Pertanyaanya menjadi: Apa yang diajarkan di bangku sekolahan sehingga urbanisasi menjadi budaya? Pada permasalahan lain pertanyaanya akan menjadi mirip pertanyaan diatas. Misalnya soal angka bunuh diri yang tinggi dan stagnan. Apa yang diajarkan bangku sekolahan sehingga angka bunuh diri tidak berkurang?
Kuatnya mitos pulung gantung seolah menjadi legitimasi angka-angka bunuh diri di Gunungkidul tinggi. Permasalahannya sudahkan mitos tersebut ditinggalkan? Tentu saja bisa. Namun, ikhtiar untuk meninggalkan mitos tersebut tidak ada.

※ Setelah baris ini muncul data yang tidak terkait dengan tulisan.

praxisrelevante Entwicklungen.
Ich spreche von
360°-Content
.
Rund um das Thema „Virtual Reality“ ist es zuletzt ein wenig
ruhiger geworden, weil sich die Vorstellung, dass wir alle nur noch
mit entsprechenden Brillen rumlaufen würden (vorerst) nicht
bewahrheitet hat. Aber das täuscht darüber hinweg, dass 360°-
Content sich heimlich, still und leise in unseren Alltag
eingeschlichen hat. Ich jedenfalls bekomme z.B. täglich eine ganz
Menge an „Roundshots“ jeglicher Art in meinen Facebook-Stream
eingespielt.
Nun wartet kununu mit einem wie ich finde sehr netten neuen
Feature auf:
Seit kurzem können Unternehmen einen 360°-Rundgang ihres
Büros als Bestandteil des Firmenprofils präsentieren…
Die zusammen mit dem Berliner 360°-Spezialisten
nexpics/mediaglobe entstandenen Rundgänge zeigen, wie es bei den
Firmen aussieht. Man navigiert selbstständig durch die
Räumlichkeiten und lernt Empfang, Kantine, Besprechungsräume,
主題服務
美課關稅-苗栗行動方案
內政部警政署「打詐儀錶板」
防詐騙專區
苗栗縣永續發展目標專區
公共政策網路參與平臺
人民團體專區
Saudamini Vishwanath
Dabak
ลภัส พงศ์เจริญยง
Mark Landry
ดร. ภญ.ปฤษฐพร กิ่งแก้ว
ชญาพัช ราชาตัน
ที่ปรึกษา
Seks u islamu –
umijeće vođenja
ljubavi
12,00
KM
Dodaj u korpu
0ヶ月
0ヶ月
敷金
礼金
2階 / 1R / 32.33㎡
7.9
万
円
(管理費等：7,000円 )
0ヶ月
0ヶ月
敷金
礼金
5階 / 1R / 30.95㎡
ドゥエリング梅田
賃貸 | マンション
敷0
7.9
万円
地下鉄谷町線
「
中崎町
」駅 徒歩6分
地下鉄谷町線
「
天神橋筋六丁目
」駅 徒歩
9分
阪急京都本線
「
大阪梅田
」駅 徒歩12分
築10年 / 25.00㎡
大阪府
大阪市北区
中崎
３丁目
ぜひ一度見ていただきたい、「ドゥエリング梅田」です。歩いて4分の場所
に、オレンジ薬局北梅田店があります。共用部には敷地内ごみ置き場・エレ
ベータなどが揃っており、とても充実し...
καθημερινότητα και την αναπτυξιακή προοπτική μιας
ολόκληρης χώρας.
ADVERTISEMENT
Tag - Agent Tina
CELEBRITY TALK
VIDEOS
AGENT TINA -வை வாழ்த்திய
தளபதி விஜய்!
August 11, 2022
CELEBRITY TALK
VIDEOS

Padahal pendidikan menjadi sarana-prasaranan yang cukup kuat untuk meninggalkan mitos tersebut. Pengajaran yang tepat dengan pengetahuan yang komperhensif yang disesuaikan dengan kearifan lokal mampu menjadi strategi yang jitu untuk meluruskan setiap mitos buruk yang ada di suatu daerah.
Selama 12 tahun mengenyam pendidikan di Gunungkidul, saya belum pernah mendengar apapun soal literasi kesehatan mental yang dilontarkan oleh guru. Padahal literasi kesehatan mental penting ditanamkan sejak dini. Agar tidak mudah termakan oleh mitos. Jika menemui tetangga, saudara, atau temen mengakhiri hidup dengan gantung diri.
Dua hal di atas, soal kebutuhan pengembangan pengetahuan dan keterampilan mengelola pangan dan literasi kesehatan mental. Sebagai contoh bisa diakomodasi dalam kurikulum muatan lokal melalui Perda Pendidikan. Selain itu, Sekolah Pangan di Panggang dan Bosskid di Tepus bisa dijadikan lembaga pendidikan informal yang diakui oleh pemerintah.
Yang Bisa Dijawab Perda Pendidikan
Lewat sebuah Perda Pendidikan, Gunungkidul dapat secara khusus menyeleksi dan menagkomodasi permasalahan, tantangan, dan potensi yang dimilikinya. Untuk menyelesaikan permasalahan yang sudah hadir sejak lama juga untuk mempersiapkan tantangan yang akan dihadapi di masa depan.
Sehingga yang menjadi kunci dari keberhasilan Perda Pendidikan adalah perencanaanya. Hal yang penting dan utama adalah membuka jalan seluas-luasnya dari semua elemen masyarakat untuk menyampaikan aspirasinya. Penting dilakukan karena untuk memaksimalkan cakupan apa saja yang bisa diakomodasi dalam Perda Pendidikan nantinya.
Maka proses pembentukaanya harus dari bawah yaitu warga, bukan sebaliknya yaitu dari pemegang otoritas. Tanpa demikian, saya kira hasil dari Perda Pendidikan hanya sebatas himbaua-garis-pandu seperti peraturan pada umumnya. Lantaran yang memiliki realitas permasalahan adalah warga. Sehingga warga sendiri yang bisa menjelaskan permasalahanya dan bagaimana mengatasinya.